— Отлично. Лучше всех. Равнение идеальное. Господа не равнялись. Это немного портило. Но я пропустил всю дивизию, наш полк лучше всех. Мне говорил барон, что Государь отменно доволен и сказал: мои, как всегда, великолепны!..
— Так и сказал?
— Да. Генерала Бакаева во второй пехотной отставить приказал от командования бригадой. Не справился с лошадью, прямо в свиту влетел, чуть Великого князя не сбил.
— Ну!
— Ужасно. Откуда у него такая лошадь?
— А вообще парад?
— Удивителен. Мне французский агент говорил, что он никогда ничего подобного не видал. Его особенно поразила армейская пехота. Маленькие люди, а такой шаг развили — говорят, полтора аршина.
— Ишь ты, крупа наша, — ласково сказал Гриценко.
— Но мне лично не нравится, как они правой рукой машут, слишком далеко отбрасывают.
— Ермолов опять что-нибудь сморозил?
— Представь, кажется, ничего.
— А так новости?
— Казаки просили, чтобы их от полицейской службы избавили. — Ну!
— Государь, говорят, недоволен остался. Великий князь поддержал, и их освобождают. Говорили что-то о создании конной полиции, да я не расслышал.
— Ну, а завтрак?
— Обычно. Толчея, сплетни, слухи о назначениях, о переменах, все та же биржа, как всегда. Шипов, говорят, первую дивизию получит или Уральским атаманом, я уже не понял, мне Фриц рассказывал, такая лотоха, ничего не поймешь. Ну, addio (* — Прощай), — поеду нагонять полк, а то барон подъедет, будет расспрашивать.
И адъютант, приподнимаясь на английской рыси, поехал к трубачам.

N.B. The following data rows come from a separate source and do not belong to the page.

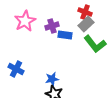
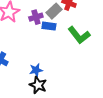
gray rectangle: (86, 24) -> (54, 11), moved

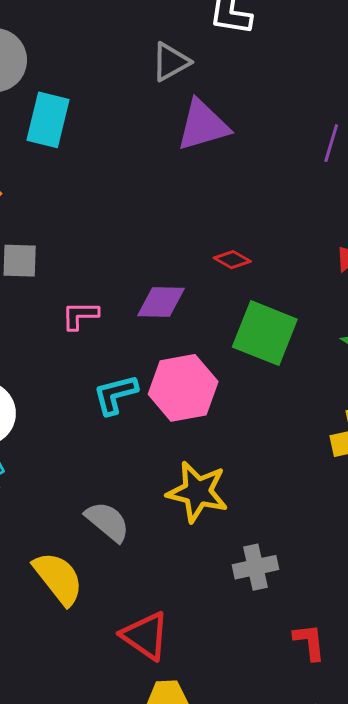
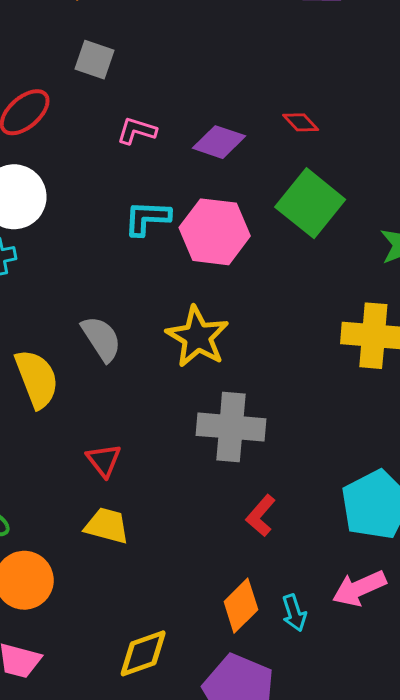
gray cross: (255, 567) -> (231, 427), size x1.5
red triangle: (145, 636) -> (104, 460), size x0.7
red L-shape: (309, 642) -> (261, 516), turned -150

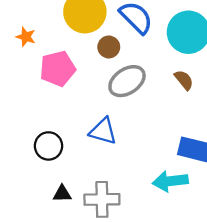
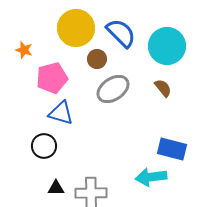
blue triangle: (103, 131) -> (61, 113), moved

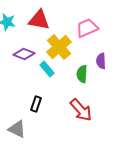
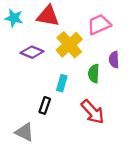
cyan rectangle: (47, 69) -> (62, 83), moved, turned 56

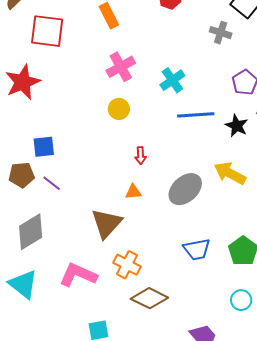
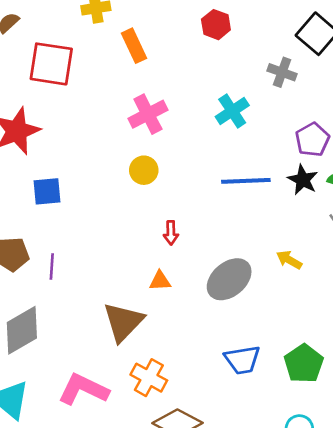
cyan cross: (172, 80) -> (232, 111), moved
black star: (237, 126) -> (303, 180), moved
blue square: (44, 147) -> (47, 191), moved
yellow arrow: (230, 173) -> (289, 260), size x0.6
purple line: (52, 183) -> (52, 266), turned 54

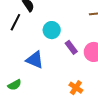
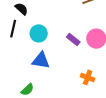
cyan circle: (52, 30) -> (39, 33), moved

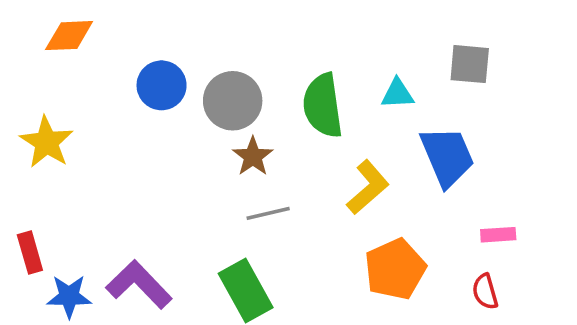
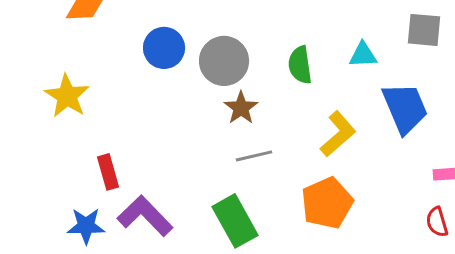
green semicircle: (323, 106) -> (300, 65), size x0.7
red rectangle: (30, 253) -> (108, 172), moved
orange pentagon: (395, 269) -> (327, 203), moved

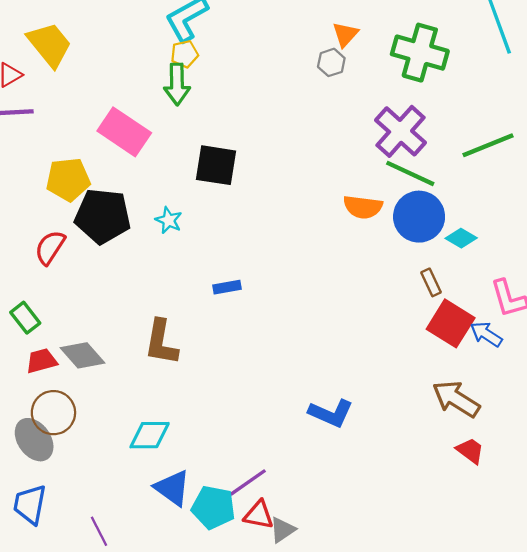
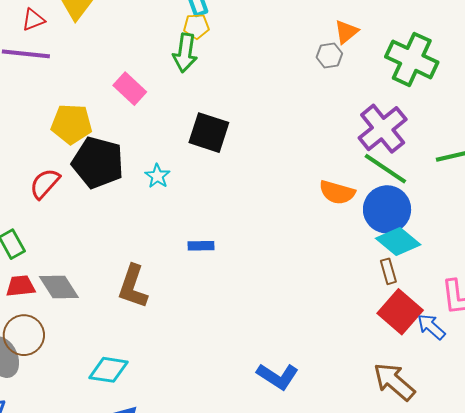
pink rectangle: (124, 132) -> (130, 89), size x0.7
cyan diamond: (461, 238) -> (398, 242), moved, size x1.5

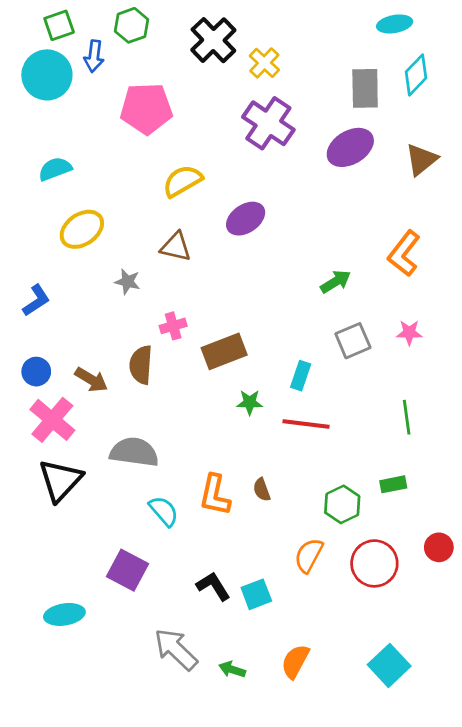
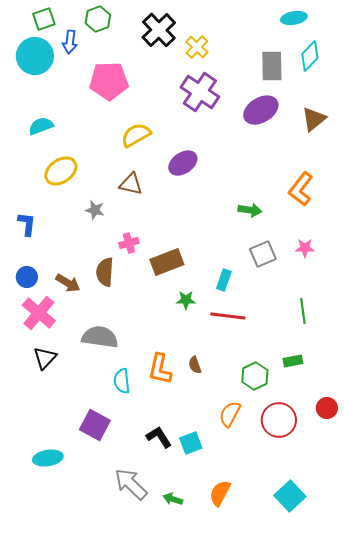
green arrow: (336, 282) -> (250, 210), turned 40
blue L-shape: (36, 300) -> (27, 224), turned -50
black triangle: (60, 480) -> (45, 358), size x0.7
cyan semicircle: (164, 511) -> (122, 381), turned -145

Поле пустело. Неслись извозчики и коляски, и длинными змеями уходили колонны полков. В золотистых полях колосящейся ржи за Лабораторной рощею влево красною змеею тянулись гусары, посередине и чуть впереди синели уланы и, уже уходя за холмы, спускались к Шунгоровской мызе черные на вороных лошадях конногренадеры.
Сладкий миг пролетел и не вернется больше. Сердце тихо билось, голова перебирала ликующие моменты совершившегося, будни сдавливали кругом, и солнце на синем небе с барашками казалось выцветшим, бледным, обыденным и скучным.
Впереди играли трубачи. Какою-то тоскою по прошлому веяло от певучего вальса, доносившегося обрывками сквозь топот конских ног и фырканье коней.
Саблин прислушался.
Играли модный вальс «Невозвратное время».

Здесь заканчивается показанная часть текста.